§ **The task**:
What is the number of lines in the listing below that include the string "冷凍で長持ち"? Answer with that number alone.

§ **Records provided**:
== Segment start ==
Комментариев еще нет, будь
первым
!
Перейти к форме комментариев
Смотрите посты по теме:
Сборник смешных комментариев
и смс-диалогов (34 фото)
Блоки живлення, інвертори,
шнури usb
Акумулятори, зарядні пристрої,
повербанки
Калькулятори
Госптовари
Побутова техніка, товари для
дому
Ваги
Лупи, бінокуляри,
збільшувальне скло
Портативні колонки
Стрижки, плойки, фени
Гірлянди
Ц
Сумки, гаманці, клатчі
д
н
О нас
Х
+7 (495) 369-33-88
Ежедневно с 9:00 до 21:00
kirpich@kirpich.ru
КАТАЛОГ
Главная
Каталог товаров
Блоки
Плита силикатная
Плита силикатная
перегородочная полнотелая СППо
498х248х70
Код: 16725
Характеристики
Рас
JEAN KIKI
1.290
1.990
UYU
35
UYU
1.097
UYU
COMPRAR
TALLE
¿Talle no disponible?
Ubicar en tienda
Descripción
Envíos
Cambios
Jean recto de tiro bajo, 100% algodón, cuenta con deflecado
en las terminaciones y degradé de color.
== Segment end ==
== Segment start ==
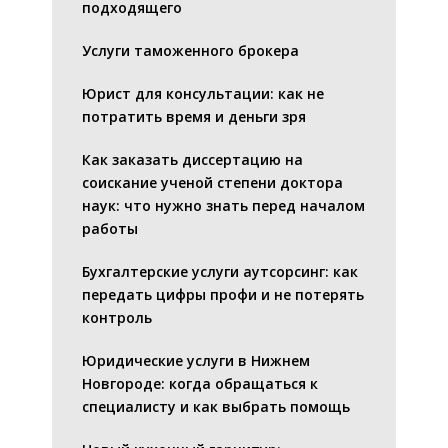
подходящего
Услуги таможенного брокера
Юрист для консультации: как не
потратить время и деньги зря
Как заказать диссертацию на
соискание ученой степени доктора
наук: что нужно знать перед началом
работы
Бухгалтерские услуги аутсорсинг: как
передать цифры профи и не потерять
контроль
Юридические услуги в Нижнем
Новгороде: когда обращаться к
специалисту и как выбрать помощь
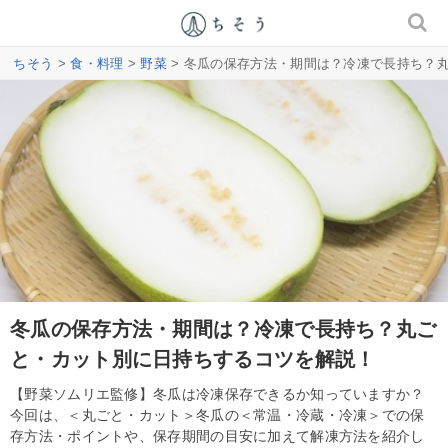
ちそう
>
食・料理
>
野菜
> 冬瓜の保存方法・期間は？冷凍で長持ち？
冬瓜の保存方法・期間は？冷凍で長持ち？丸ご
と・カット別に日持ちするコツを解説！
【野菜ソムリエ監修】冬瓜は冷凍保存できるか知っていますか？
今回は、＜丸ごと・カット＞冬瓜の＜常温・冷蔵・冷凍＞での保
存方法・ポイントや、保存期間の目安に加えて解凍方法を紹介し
== Segment end ==
§ **The answer**:
2